Imagine meeting someone at a conference. They speak to you casually, full of jokes and witty comments. You then get a super formal inMail from them on LinkedIn, so you check their business Facebook page. Their newsfeed is a confusing mix of funky, existential videos and objective business newsletters…
Who is this person!? What are they really like, and how can you trust them to deliver consistently?
Your brand is what builds customer trust and loyalty. Presenting multiple personalities across your channels is going to confuse your audience - and perhaps even yourself!
To ensure consistency (especially if you plan to outsource some or all of your content creation) it can be helpful to create a content style guide.
How will you write your name? (For example, LUNIR is always written in capitals.) Are there certain colour themes you want in all your visuals? How formal will your voice be?
The more specific you are, the clearer your brand identity can be presented.
STEP 2: STRATEGISE
Okay, now we know who we are, who we are talking to, and why we are talking to them.
Now we need to figure out the best way to do it.
The online universe is massive, and there are endless places for you to publish your content. However, not all platforms will be effective for your business.
To avoid wasting time and resources on channels that will not yield results, it is essential to carefully consider which platforms to invest in.
If you have a website, it should be your first core focus when it comes to your online presence.
Your web address is probably on your email signature and business card, and it is what customers will find on a Google search. It is essentially your primary identity card.
It will in many cases also be your contact or conversion point. It is senseless having a flashy, dynamic Instagram feed that directs customers to a dull, outdated website.
Check the flow of your site. Make sure the text and visuals are attractive and SEO optimised. Ask yourself whether it clearly reflects your brand personality and differentiation factor.
In a recent article, we looked at how having a blog can be a powerful marketing tool.
Blogging can achieve several content goals at once, which makes it a high-ROI marketing strategy.
It is also the content format with the longest lifespan. Studies show that high-quality blog content can continue to drive traffic, impressions, engagement and returns for up to two years after publication!
You can also update old blogs to revive them and generate fresh engagement, further extending their lifespan.

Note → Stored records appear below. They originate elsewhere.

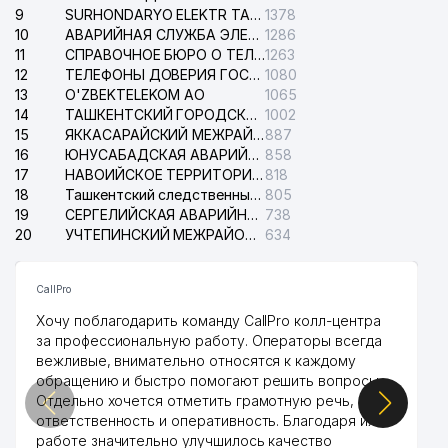
9
SURHONDARYO ELEKTR TARMOKLARI АО
1378
10
АВАРИЙНАЯ СЛУЖБА ЭЛЕКТРОСЕТИ ТАШКЕНТСКОГО РАЙОНА
1286
11
СПРАВОЧНОЕ БЮРО О ТЕЛЕФОНАХ ОРГАНИЗАЦИЙ г. ТАШКЕНТА
1263
12
ТЕЛЕФОНЫ ДОВЕРИЯ ГОСУДАРСТВЕННОГО ЦЕНТРА ТЕСТИРОВАНИЯ
1080
13
O'ZBEKTELEKOM АО
1065
14
ТАШКЕНТСКИЙ ГОРОДСКОЙ СУД ПО ГРАЖДАНСКИМ ДЕЛАМ
1002
15
ЯККАСАРАЙСКИЙ МЕЖРАЙОННЫЙ СУД ПО ГРАЖДАНСКИМ ДЕЛАМ
887
16
ЮНУСАБАДСКАЯ АВАРИЙНАЯ СЛУЖБА ЭЛЕКТРОСЕТИ
858
17
НАВОИЙСКОЕ ТЕРРИТОРИАЛЬНОЕ ПРЕДПРИЯТИЕ ЭЛЕКТРОСЕТИ АО
818
18
Ташкентский следственный изолятор
805
19
СЕРГЕЛИЙСКАЯ АВАРИЙНАЯ СЛУЖБА ЭЛЕКТРОСЕТИ
738
20
УЧТЕПИНСКИЙ МЕЖРАЙОННЫЙ СУД ПО ГРАЖДАНСКИМ ДЕЛАМ
634
CallPro
Хочу поблагодарить команду CallPro колл-центра
за профессиональную работу. Операторы всегда
вежливые, внимательно относятся к каждому
обращению и быстро помогают решить вопросы.
Отдельно хочется отметить грамотную речь,
ответственность и оперативность. Благодаря их
работе значительно улучшилось качество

If you decide to start blogging, aim to publish an article at least once a month, however a new post every week is optimal in most industries.
● Social media platforms
LinkedIn, Facebook, Instagram, Twitter, YouTube, TikTok, Snapchat…
All of them? None of them? Some of them?
The answer depends on your brand, product and audience.
However, a 2021 study showed that nearly 45% of internet users research products or services on social media. This is even higher for Gen Z, who say they are more likely to search for a brand on social media than on a search engine!
This means that not having a social page can actually be detrimental to your business growth in some cases.
Social media platforms can be a useful space for posting news and promotions, and they provide another medium for paid advertising and promoted posts. They also offer added opportunities for exposure, through hashtag searches and users seeing who their friends or influencers are following.
That being said, they do have some drawbacks.
Because of the nature of these platforms and their algorithms, high frequency of posts can be essential. This means you can spend a lot of time generating content for some channels.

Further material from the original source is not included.